Because the claimant presented no medical evidence showing that his failure to return to work until September 21, 1980 was a result of the work-related cardiac insufficiency, there is no record basis for including the time between August 14, 1980 and September 21, 1980 as part of the disability.

Therefore, when the medically accepted treatment of a cardiac insufficiency required a hospital stay and subsequent tests, testimony as to the pre-existence of heart disease, and evidence of the mere cessation of pain within the day, does not constitute substantial evidence to support the referee's finding that Schroeder's work-related disability was too brief to be compensable

[ 116 Pa. Commw. Page 135]

    under section 306(e) of The Pennsylvania Workmen's Compensation Act, 77 P.S. § 514.
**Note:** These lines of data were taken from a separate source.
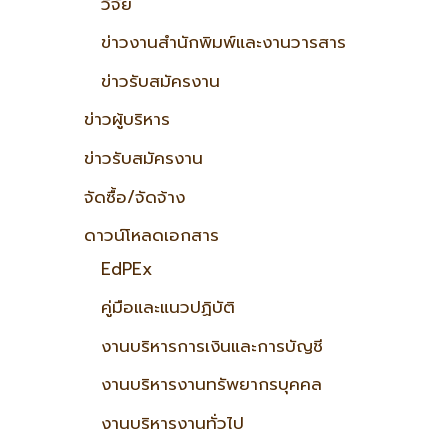
วิจัย
ข่าวงานสำนักพิมพ์และงานวารสาร
ข่าวรับสมัครงาน
ข่าวผู้บริหาร
ข่าวรับสมัครงาน
จัดซื้อ/จัดจ้าง
ดาวน์โหลดเอกสาร
EdPEx
คู่มือและแนวปฏิบัติ
งานบริหารการเงินและการบัญชี
งานบริหารงานทรัพยากรบุคคล
งานบริหารงานทั่วไป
Accordingly, we reverse and remand for an award of benefits computed, based upon the record and the disability period established in it, in accordance with this opinion.


Now, May 12, 1988, the order of the Workmen's Compensation Appeal Board, Docket No. A-90689, dated June 19, 1987, is reversed, and remanded for an award of benefits for the period June 13, 1980 through August 14, 1980.

Jurisdiction relinquished.


Reversed and remanded for award of benefits.